スターも(現在のところ)2.2k ついていて NuGet 関連のレポジトリではかなりついているほうではないでしょうか。また、2023 年 9 月に AWS の FOSS fund にも選ばれています。ちなみにライセンスは MIT です。

実際に使ってみる

それでは実際に使ってみます。今回は Xunit をベースに使ってみます。

オブジェクトをテストする

とりあえず検証用に以下のクラスを用意してみました。

public class Post(string title, string author)
{
    public Guid Id { get; } = Guid.NewGuid();
    public DateTime Date { get; } = DateTime.Now;
    public string Title { get; } = title;
    public string Author { get; } = author;
}

このPostに対して Verify でスナップショットテストを書くと以下のようになります。

[Fact]
public Task PostTest()
{
    var post = new Post("Title A", "Author A");
    return Verify(post);
}

スナップショットを取りたい対象を引数にVerify()を呼び出すだけです。非常にシンプルですね。このテストを実行すると、初回は*.verified.txt*.received.txtの 2 つのファイルが生成されます。*.verified.txtが正解とするスナップショットで、*.received.txtが実際にいま生成されたスナップショットです。

初回は正解のスナップショットがないはずなのでテストは必ず失敗して以下のような画面が出てきます。

Postの初回のスナップショットテストの差分表示

そうなんです。この Verify 親切にもDiffEngineというものを用意してくれていて、スナップショットに差がある場合はその場で差分表示してくれるんです。おかげで簡単に差分を確認しながら現在のスナップショットを採用するか否か判断できます。今回の場合は、*.received.txt(左側)が期待通りの出力なので*.verified.txt(右側)へマージします。

ちなみに、この DiffEngine で使用されるツールはある程度自分で選択できます。上記の画像では Visual Studio Code が使用されていましたが、たとえば Visual Studio で差分を確認したい場合は以下のようにします。

DiffTools.UseOrder(DiffTool.VisualStudio);

ほかにも WinMerge や Vim などいくつかのツールが選択できます。選択可能なツールや優先度など詳細はdiff-tool.order.mdを見てみてください。また、この DiffEngine は CI サーバー上などでは起動したくないと思います。そのような場合は、環境変数DiffEngine_Disabledtrueに設定するか、DiffRunner.Disabled = true;とすることで無効化できます。

さて、次にPostのタイトルを変更してみます。

[Fact]
public Task PostTest()
{
    var post = new Post("Title B", "Author A");
    return Verify(post);
}

この状態でテスト実行すると以下のような差分が得られます。

Postの2回目のスナップショットテストの差分表示

期待通りタイトルに差分があることが確認できます。そしてもう 1 つ、あえてメンバーに含めていたGuidDateTimeの差分がないことも注目です。これは Verify がよしなにサニタイズしてくれているおかげです。こういうのありがたいですね~。

UI をテストする

ここからは画面のスナップショットテストをやってみます。Verify なんですが拡張として、たとえば Verify.BlazorVerify.Xaml、はたまたVerify.WinFormsなどが用意されていて、UI ベースのスナップショットテストも簡単に始められるようになっています。

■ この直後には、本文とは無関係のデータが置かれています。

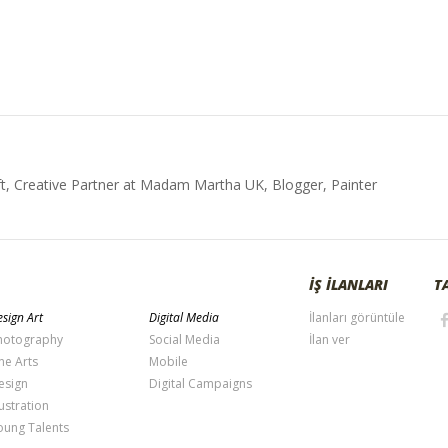
t, Creative Partner at Madam Martha UK, Blogger, Painter
İŞ İLANLARI
T
sign Art
Digital Media
İlanları görüntüle
hotography
Social Media
İlan ver
ne Arts
Mobile
esign
Digital Campaigns
lustration
oung Talents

今回は(あえて?) Windows Forms を試してみようと思います。ここでは以下のようなフォーム(MyForm)を用意して、Button2 の文字色を赤に変更することを考えます。

Windows Formsのサンプル

Verify.WinForms を使用するとテストは以下のように書けます。

[Fact]
public Task FormTest()
{
    VerifyWinForms.Initialize();
    var post = new MyForm();
    return Verify(post);
}

これを実行すると画像のスナップショットが得られ、その差分は以下のようになります。

Windows Formsの差分

簡単に UI ベースのスナップショットテストが実行できました。ただし、画像比較する場合は Comparer(スナップショットの比較方法)に注意が必要そうです。デフォルトでは単なるバイナリ比較なので、差分なしと判定して欲しい状態であっても差分ありと判定されてしまいます。このままでは非常に不安定なテストになってしまうので、テスト対象に合わせて Comparer を変更する必要があります。

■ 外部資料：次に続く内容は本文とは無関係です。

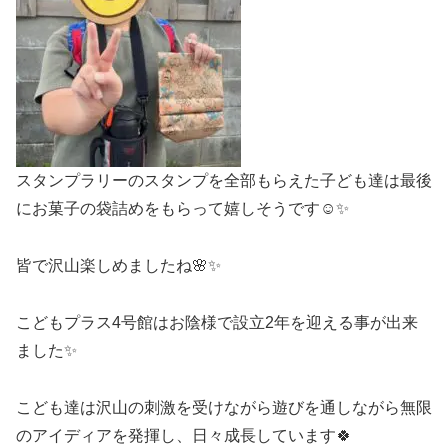
スタンプラリーのスタンプを全部もらえた子ども達は最後
にお菓子の袋詰めをもらって嬉しそうです☺️✨
皆で沢山楽しめましたね🌸✨
こどもプラス4号館はお陰様で設立2年を迎える事が出来
ました✨
こども達は沢山の刺激を受けながら遊びを通しながら無限
のアイディアを発揮し、日々成長しています🍀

Comparer の変更方法はcomparer.mdを参照してください。たとえば、Verify.ImageMagickなど準備された Comparer もいくつか存在しているので自分に合うものを選ぶとよいと思います。ちなみに、Verify.ImageMagick はたとえば以下のようにして比較方法を設定できます。

// しきい値やエラーメトリクスを変更できる
VerifyImageMagick.RegisterComparers(threshold: 0.1, metric: ImageMagick.ErrorMetric.PerceptualHash);

帳票(PDF)をテストする

C#で作られている業務系のシステムでは帳票出すものも結構多いのではないでしょうか。(ここでは詳しい使い方は省略しますが)Verify にはVerify.Asposeなど PDF を扱うための拡張も存在しています。

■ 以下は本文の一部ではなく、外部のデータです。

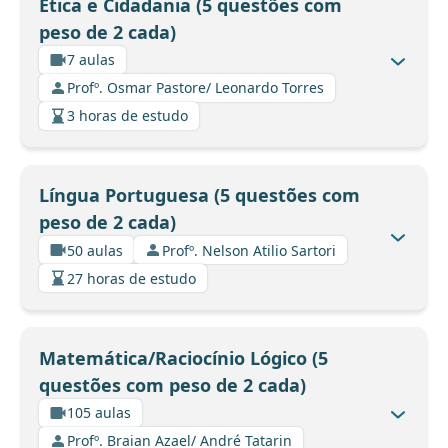
Ética e Cidadania (5 questões com
peso de 2 cada)
7 aulas
Profº. Osmar Pastore/ Leonardo Torres
3 horas de estudo
Língua Portuguesa (5 questões com
peso de 2 cada)
50 aulas
Profº. Nelson Atilio Sartori
27 horas de estudo
Matemática/Raciocínio Lógico (5
questões com peso de 2 cada)
105 aulas
Profº. Braian Azael/ André Tatarin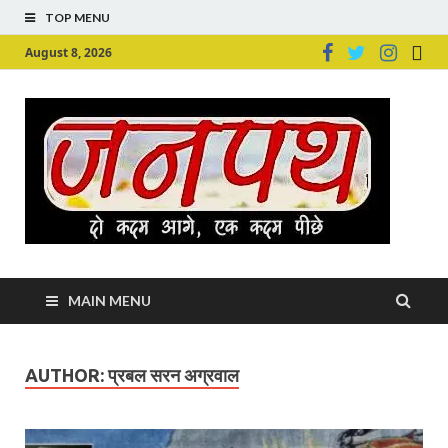
TOP MENU
August 8, 2026
Ju
Junpu
MAIN MENU
AUTHOR:
प्रबल सरन अग्रवाल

また、PDF を 1 ページごとの画像に変換してから画像によるスナップショットテストを行うという方法も考えられます。Verify には、このような一度変換処理をかませてからスナップショットテストしたい場合のために Converters という仕組みが用意されています。詳細はconverter.mdを見てみてください。

ちなみに 上述した Verify.ImageMagick は以下で PDF→PNG の Converters を準備してくれているようです。

VerifyImageMagick.RegisterPdfToPngConverter();

(Ghostscript を使ってると思うので)ライセンス等注意が必要だとは思いますがこちらも有力な候補になると思います。作者の方も商用ライセンスなしで PDF をテストする方法としてVerify.ImageMagick を紹介してたりします。

おわりに

今回はスナップショットテストライブラリである Verify の紹介をしました。

スナップショットテストは、 Verify のようなライブラリを使えば簡単にテストを始められるのがとても魅力的だと思っています。ただ、最初のスナップショットの妥当性は人の目で確認する必要があるし、差分が発生した場合も人の目で確認してマージする必要があるので、やりすぎ注意な面はあるなあと思ってます。